Page layout parsing data
━━━━━━━━━━

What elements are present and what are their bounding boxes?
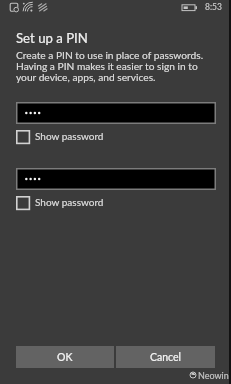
staticText: Show password <box>35 196 104 208</box>
button[interactable]: OK <box>16 346 114 368</box>
button[interactable]: Show password <box>16 196 104 211</box>
button[interactable]: Cancel <box>116 346 215 368</box>
button[interactable]: PIN entry <box>16 168 216 190</box>
staticText: OK <box>57 351 73 364</box>
staticText: Create a PIN to use in place of password… <box>16 49 205 83</box>
button[interactable]: Show password <box>16 130 104 145</box>
staticText: 8:53 <box>205 2 222 12</box>
staticText: Show password <box>35 130 104 142</box>
other: Status bar <box>0 0 231 20</box>
button[interactable]: PIN entry <box>16 102 216 124</box>
staticText: Neowin <box>198 370 229 381</box>
staticText: Set up a PIN <box>16 30 88 46</box>
staticText: Cancel <box>150 351 182 364</box>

━━━━━━━━━━

= Task requirements =
Exactly reproduce each record, leaving out any pictures.

= Response below =
What elements are present and what are their bounding boxes?
staticText: Show password <box>35 196 104 208</box>
button[interactable]: OK <box>16 346 114 368</box>
button[interactable]: Show password <box>16 196 104 211</box>
button[interactable]: Cancel <box>116 346 215 368</box>
button[interactable]: PIN entry <box>16 168 216 190</box>
staticText: OK <box>57 351 73 364</box>
staticText: Create a PIN to use in place of password… <box>16 49 205 83</box>
button[interactable]: Show password <box>16 130 104 145</box>
staticText: 8:53 <box>205 2 222 12</box>
staticText: Show password <box>35 130 104 142</box>
other: Status bar <box>0 0 231 20</box>
button[interactable]: PIN entry <box>16 102 216 124</box>
staticText: Neowin <box>198 370 229 381</box>
staticText: Set up a PIN <box>16 30 88 46</box>
staticText: Cancel <box>150 351 182 364</box>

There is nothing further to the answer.